The man, Wei Wei, carried out the murders in 2003 with two accomplices.

They fled to China, where one was executed in 2005 and the other sentenced to life in jail.

Japan has more than 100 prisoners on death row. Fifteen were executed last year, including 13 members of the Aum Shinrikyo doomsday cult.

Japan only started to disclose the names of executed inmates in 2007. Since then only one foreigner has been named, a Chinese man hanged in 2009.

The execution
Justice Minister Masako Mori said she had signed off on the execution of Wei Wei “after careful consideration”.
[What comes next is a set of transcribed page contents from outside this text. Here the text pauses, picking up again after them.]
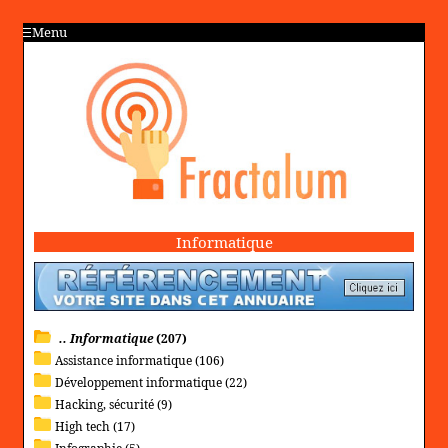
Menu
Informatique
.. Informatique
(207)
Assistance informatique (106)
Développement informatique (22)
Hacking, sécurité (9)
High tech (17)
“It is an extremely cruel and brutal case in which the happily living family members, including an eight-year-old and 11-year-old, were all murdered because of truly selfish reasons,” she said.

In Japan, death row inmates are not told of their impending execution until the day it is carried out.

Wei Wei, a former language student aged 40, had admitted carrying out the murders but denied playing the leading role.

He and his accomplices had tried to rob the home of businessman Shinjiro Matsumoto in the city of Fukuoka.

Mr Matsumoto was strangled, his two children strangled or smothered and his wife drowned in the bath.

Their bodies were weighed down and dumped in Hakata Bay, the Asahi Shimbun.

The Chinese man hanged in 2009 had killed three Chinese people he lived with in Tokyo.

The increase in executions in 2018 was the consequence of a Sarin nerve agent attack on the Tokyo underground system in 1995 by Aum Shinrikyo, an obscure religious group that believed the end of the world was coming.

Thirteen people died and at least 5,800 were injured in the attack.